Эти констатации впервые позволяют методологически использовать категорию объективной возможности. Ибо, прежде всего, надо
поставить вопрос,в какой мере в рамках определенного общества, с точки зрения определенной позиции в процессе производства может быть
вообщевоспринята тотальность экономики этого общества? Ибо если верно то, что надо возвышаться над узостью и предрассудками, которым фактически подвержены отдельные индивиды в их жизненной ситуации, точно так же верно и то, что не следует преступать границы, которые полагают им экономическая структура общества соответствующей эпохи и их позиция в ней
[12]. Следовательно, с абстрактно-формальной точки зрения классовое сознание — это одновременно классово определенная бессознательность относительно собственной общественно-исторической экономической ситуации
[13]. Такая бессознательность дана как определенное структурное отношение, как определенное формальное отношение, которое, по-видимому, господствует над всеми предметами жизни. «Ложное», «видимость», которые присущи такому положению дел, отнюдь не являются чем-то произвольным, а суть как раз мыслительные выражения объективно-экономической структуры. Как, например, «стоимость или цена рабочей силы принимает видимость цены или стоимости самого труда; кажется, что в целом речь идет об оплаченном труде. В противоположность этому при рабовладении даже та часть труда, которая оплачивается, кажется не оплаченной»
[14]. Задача тщательнейшего истерического анализа состоит в том, что посредством категории объективной возможности прояснить, при каком положении вещей находится вообще в области возможного действительное прозрение видимости, проникновение к действительной взаимосвязи с тотальностью.

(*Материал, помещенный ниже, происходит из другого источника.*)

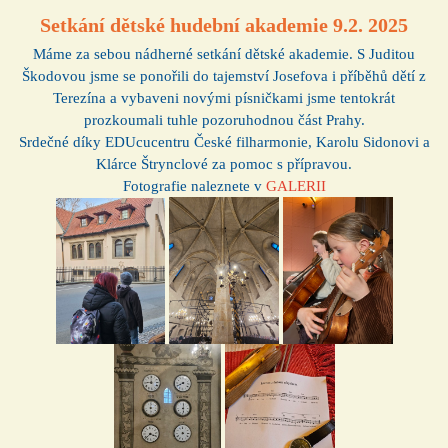
Setkání dětské hudební akademie 9.2. 2025
Máme za sebou nádherné setkání dětské akademie. S Juditou
Škodovou jsme se ponořili do tajemství Josefova i příběhů dětí z
Terezína a vybaveni novými písničkami jsme tentokrát
prozkoumali tuhle pozoruhodnou část Prahy.
Srdečné díky EDUcucentru České filharmonie, Karolu Sidonovi a
Klárce Štrynclové za pomoc s přípravou.
Fotografie naleznete v
GALERII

Ибо, если с точки зрения определенного классового положения вообще невозможно воспринять тотальность данного общества, если даже вменяемое положению класса додумывание до конца его интересов не схватывает тотальности данного общества, то этот класс может играть лишь подчиненную роль, он не способен вмешиваться в ход истории, задержать или подстегнуть его. Такие классы вообще обречены на пассивность, на бесхребетные колебания между господствующими и революционными классами. А их возможные выступления должны характеризоваться пустой элементарностью, бесцельностью; даже тогда, когда эти классы случайно одерживают победу, они обречены в конце концов на поражение.
Призвание определенного класса к господству равносильно тому, что исходя из его классовых интересов, из его классового сознания, можно организовать общество в целом сообразно этим интересам. И вопрос, который, в конечном счете, предрешает исход любой классовой борьбы, состоит в том, какой класс в данный момент обладает этой способностью, этим классовым сознанием. Дело не обстоит так, будто этим исключается роль насилия в истории, гарантируется автоматическое торжество предназначенных к господству классовых интересов, которые в данном случае выступают носителями интересов общественного развития. Напротив, во-первых, очень часть лишь посредством самого жесткого насилия могут быть созданы условия, при которых интересы некоторого класса вообще находят реализацию (например, период первоначального накопления капитала). Во-вторых, именно в вопросах насилия, именно в ситуациях, когда класс ведет против класса неприкрытую борьбу за существование, вопросы классового сознания выступают как в конечном счете решающие моменты. Например, когда значительный венгерский марксист Эрвин Сабо обращает против энгельсовского понимания Великой крестьянской войны как по сути своей реакционного движения тот аргумент, что восстание крестьян может быть подавлено лишь путем жестокого насилия, что его поражение не было обусловлено его социально-экономической сущностью, классовым сознанием крестьян, то он упускает из виду, что конечное основание превосходства князей и слабости крестьян, то есть возможности насилия со стороны князей, следует искать именно в этих вопросах классового сознания, в чем каждый может легко убедиться даже при самом поверхностном исследовании крестьянской войны.